A collaborative blog for Current Affairs and Policy Debate

Being Popular And Being Right. Politicians Can’t Be Both.

In Constitutional Spotlight, Home Affairs on August 25, 2010 at 11:35 am

By Stephen Wan

When you ask someone what they would rather their MP did, what was good for the country, or what would get them re-elected, they almost invariably go for the former. People have an impression of politicians as self-interested, vote-grabbing, populists out to climb the greasy pole, more interested in good press than good policy. However, bad sounding though that caricature is, do we really want politicians to be any different? And in fact, doesn’t democracy require exactly that kind of attitude to exist?
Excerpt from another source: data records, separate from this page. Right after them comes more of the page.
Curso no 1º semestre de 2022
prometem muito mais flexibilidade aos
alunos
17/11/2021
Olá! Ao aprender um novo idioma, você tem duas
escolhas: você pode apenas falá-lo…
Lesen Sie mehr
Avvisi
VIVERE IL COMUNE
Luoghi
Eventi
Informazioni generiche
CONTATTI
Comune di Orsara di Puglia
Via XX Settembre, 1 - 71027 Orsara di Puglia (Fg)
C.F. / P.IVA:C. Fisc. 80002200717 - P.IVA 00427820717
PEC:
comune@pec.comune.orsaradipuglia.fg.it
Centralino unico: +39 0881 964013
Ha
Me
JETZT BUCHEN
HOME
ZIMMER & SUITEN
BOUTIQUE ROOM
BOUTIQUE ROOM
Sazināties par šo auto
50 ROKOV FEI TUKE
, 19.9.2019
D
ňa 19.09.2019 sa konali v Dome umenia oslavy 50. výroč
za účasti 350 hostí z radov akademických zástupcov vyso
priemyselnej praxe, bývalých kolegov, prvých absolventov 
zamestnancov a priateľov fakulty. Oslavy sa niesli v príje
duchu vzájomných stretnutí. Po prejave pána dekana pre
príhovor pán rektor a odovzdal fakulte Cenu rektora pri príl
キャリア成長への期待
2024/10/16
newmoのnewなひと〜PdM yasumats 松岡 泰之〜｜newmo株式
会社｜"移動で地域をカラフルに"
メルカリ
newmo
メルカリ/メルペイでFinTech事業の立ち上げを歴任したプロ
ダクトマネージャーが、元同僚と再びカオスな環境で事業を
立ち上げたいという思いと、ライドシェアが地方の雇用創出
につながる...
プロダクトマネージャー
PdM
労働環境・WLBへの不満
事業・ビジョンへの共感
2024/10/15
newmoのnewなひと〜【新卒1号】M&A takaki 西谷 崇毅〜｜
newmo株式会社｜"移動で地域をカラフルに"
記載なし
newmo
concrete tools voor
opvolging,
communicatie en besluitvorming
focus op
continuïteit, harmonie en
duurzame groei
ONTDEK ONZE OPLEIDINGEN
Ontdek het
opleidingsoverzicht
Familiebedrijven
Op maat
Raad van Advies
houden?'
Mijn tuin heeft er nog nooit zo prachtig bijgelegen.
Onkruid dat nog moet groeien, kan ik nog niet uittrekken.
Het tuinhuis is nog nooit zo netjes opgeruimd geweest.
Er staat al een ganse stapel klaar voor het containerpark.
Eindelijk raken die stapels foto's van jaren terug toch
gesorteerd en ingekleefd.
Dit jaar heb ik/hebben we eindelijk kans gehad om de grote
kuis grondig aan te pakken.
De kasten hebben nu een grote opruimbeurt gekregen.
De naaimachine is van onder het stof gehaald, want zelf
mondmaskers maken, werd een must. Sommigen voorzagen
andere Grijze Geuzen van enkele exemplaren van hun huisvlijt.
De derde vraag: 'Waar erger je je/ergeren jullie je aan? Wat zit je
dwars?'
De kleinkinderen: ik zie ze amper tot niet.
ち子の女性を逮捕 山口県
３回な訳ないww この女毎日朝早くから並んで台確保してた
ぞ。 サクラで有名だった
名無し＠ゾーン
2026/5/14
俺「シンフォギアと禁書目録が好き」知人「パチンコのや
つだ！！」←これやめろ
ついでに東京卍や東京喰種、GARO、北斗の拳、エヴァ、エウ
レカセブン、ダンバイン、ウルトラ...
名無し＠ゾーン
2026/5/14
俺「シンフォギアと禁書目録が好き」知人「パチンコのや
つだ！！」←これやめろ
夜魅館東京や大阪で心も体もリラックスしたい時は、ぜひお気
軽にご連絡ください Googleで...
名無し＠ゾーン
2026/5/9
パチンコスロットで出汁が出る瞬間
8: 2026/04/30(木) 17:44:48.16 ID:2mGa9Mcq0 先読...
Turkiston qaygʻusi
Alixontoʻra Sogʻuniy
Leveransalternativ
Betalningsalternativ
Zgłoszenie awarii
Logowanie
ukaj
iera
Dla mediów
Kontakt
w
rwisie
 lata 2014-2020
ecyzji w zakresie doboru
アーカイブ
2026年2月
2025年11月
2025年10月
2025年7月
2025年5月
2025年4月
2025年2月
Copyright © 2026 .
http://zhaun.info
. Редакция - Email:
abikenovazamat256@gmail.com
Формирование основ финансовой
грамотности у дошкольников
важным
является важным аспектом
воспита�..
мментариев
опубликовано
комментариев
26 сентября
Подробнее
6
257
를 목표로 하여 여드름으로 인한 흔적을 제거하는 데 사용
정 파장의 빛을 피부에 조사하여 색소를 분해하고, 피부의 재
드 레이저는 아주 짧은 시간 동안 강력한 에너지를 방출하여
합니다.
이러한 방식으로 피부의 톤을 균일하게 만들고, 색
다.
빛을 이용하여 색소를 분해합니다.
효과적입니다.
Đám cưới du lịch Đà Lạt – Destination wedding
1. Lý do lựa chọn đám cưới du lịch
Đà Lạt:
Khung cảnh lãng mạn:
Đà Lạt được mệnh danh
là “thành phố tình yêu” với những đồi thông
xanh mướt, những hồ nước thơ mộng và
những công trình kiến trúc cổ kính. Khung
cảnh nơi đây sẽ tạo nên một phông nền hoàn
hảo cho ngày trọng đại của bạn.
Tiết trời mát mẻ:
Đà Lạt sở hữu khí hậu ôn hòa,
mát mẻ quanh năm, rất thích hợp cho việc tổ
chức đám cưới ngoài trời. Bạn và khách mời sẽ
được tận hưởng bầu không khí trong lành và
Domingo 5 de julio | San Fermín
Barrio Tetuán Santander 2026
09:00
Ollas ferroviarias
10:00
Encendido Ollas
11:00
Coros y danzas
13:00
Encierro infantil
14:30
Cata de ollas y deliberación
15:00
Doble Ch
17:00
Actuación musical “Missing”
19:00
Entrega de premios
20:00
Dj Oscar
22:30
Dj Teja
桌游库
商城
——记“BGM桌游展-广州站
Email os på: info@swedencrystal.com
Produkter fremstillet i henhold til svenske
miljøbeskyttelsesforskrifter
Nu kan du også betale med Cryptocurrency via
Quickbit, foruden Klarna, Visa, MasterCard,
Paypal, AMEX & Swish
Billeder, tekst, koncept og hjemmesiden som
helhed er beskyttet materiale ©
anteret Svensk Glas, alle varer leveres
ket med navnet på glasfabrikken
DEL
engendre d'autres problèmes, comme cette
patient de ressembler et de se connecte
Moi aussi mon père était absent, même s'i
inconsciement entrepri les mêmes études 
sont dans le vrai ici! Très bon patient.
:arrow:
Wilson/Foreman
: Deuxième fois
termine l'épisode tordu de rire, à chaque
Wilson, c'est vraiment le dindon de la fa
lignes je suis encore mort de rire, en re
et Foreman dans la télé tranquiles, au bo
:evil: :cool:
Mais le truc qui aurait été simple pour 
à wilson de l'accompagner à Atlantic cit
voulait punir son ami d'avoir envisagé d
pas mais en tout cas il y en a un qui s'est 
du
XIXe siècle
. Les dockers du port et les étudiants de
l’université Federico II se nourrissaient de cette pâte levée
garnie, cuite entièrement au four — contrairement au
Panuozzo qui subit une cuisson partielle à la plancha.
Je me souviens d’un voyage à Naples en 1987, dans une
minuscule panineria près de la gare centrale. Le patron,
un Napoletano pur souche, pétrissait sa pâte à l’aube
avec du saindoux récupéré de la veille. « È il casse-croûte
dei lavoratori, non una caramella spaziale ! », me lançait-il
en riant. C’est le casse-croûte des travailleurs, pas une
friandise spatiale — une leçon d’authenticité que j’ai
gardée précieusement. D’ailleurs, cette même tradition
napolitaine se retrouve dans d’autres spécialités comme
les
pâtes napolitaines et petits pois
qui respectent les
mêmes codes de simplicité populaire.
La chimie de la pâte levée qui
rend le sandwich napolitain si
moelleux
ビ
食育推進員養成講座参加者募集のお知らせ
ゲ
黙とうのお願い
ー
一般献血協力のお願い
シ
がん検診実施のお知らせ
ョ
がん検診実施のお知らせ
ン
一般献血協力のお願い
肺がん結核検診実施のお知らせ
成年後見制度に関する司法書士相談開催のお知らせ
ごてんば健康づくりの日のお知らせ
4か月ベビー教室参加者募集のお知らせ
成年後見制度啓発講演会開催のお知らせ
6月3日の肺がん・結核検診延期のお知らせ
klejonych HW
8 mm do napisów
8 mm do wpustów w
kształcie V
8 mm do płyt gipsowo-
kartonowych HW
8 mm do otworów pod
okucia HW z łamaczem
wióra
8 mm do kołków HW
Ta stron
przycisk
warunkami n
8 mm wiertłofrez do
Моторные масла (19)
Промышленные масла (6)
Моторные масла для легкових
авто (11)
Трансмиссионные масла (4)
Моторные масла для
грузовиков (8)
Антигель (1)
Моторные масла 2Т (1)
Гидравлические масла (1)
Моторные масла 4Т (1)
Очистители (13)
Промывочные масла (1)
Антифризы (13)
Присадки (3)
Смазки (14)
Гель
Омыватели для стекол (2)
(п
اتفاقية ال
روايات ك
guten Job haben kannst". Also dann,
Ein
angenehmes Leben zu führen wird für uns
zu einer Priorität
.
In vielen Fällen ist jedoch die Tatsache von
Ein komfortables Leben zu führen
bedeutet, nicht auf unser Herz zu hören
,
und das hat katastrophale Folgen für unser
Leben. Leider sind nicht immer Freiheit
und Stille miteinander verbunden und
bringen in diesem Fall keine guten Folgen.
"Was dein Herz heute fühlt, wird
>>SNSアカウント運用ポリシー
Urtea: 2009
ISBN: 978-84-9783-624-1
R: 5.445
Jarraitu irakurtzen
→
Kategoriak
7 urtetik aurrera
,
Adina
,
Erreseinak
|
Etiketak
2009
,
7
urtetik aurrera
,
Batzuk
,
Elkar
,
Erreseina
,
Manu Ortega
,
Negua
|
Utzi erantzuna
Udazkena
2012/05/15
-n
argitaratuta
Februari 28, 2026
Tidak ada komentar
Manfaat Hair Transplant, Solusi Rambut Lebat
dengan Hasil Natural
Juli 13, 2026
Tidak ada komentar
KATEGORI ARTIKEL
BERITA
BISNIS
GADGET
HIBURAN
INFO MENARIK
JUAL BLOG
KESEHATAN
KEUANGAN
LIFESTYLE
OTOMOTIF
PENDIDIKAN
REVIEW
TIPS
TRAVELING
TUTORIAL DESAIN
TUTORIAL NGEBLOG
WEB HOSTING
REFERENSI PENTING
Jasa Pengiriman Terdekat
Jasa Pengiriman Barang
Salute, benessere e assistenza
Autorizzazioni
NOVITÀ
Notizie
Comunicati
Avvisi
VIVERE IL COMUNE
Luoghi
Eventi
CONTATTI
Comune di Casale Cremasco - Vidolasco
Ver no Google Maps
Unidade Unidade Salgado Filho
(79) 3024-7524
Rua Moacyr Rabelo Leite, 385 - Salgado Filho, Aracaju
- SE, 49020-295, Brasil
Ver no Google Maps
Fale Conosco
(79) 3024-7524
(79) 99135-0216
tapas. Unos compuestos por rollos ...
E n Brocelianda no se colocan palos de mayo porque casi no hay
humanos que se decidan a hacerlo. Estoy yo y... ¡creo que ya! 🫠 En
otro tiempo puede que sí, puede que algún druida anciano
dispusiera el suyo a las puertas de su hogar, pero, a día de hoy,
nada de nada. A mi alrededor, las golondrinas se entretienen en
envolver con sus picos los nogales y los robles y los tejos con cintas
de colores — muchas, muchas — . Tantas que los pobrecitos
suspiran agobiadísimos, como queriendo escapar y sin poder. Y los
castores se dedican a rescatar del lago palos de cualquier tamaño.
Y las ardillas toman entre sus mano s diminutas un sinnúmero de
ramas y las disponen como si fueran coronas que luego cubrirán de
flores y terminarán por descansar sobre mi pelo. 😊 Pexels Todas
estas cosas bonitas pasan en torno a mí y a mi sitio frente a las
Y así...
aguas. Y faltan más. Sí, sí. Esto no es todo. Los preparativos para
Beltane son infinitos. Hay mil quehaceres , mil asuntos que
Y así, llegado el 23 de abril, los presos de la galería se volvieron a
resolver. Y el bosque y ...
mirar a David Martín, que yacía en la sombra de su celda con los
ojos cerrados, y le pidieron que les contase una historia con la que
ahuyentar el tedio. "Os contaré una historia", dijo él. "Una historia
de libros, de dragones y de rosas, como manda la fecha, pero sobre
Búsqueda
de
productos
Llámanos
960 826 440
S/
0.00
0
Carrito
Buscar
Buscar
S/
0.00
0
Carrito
The only power we the people have over the government is election time, at least every 5 years, when every Parliamentary seat is up for grabs. This is our one chance to keep our MP if we like the job they’ve been doing, or kick them out if we don’t. Everyone has one vote exactly, making it as fair as possible (let’s ignore the electoral system for now). And this is the time when the parliamentary candidates compete and offer whatever they think will get them elected, whether they believe in it or not.

Now, for some reason people seem to hate the idea that politicians will say whatever they think people want to hear in order to get them elected again. People would rather have ‘principled’ politicians, who ‘believe’ in what they stand for. I argue otherwise – in actuality, our democracy would be a lot stronger if politicians stood only for what will get them elected again. In other words, we would have a better democracy if politicians were complete self-serving and self-interested, rational actors.

Why? Because representative democracy is effectively the establishment of a ‘political free market’, where everyone has equal purchasing power, which they use to ‘buy’ a politician who they believe will most improve their own life, or do what the voter thinks is best for the country. Whoever gets the most purchases gets elected as the MP, and they need to ensure they do exactly what they said they would or else they won’t get elected again, in much the same as how a manufacturer needs to make sure their products don’t break down otherwise consumers will not buy from them again.

If, on the other hand, we had politicians with so-called ‘principles’, and we voted for them, how do we know they’ll do what we want them to do? They could, for example, take us into an unwinnable war in a middle eastern country which we have no interest in, strategic or otherwise, apart from perhaps some natural resources we would like to exploit, leading to the deaths of hundreds of our soldiers. Hypothetically mind you – surely this could never happen in real life?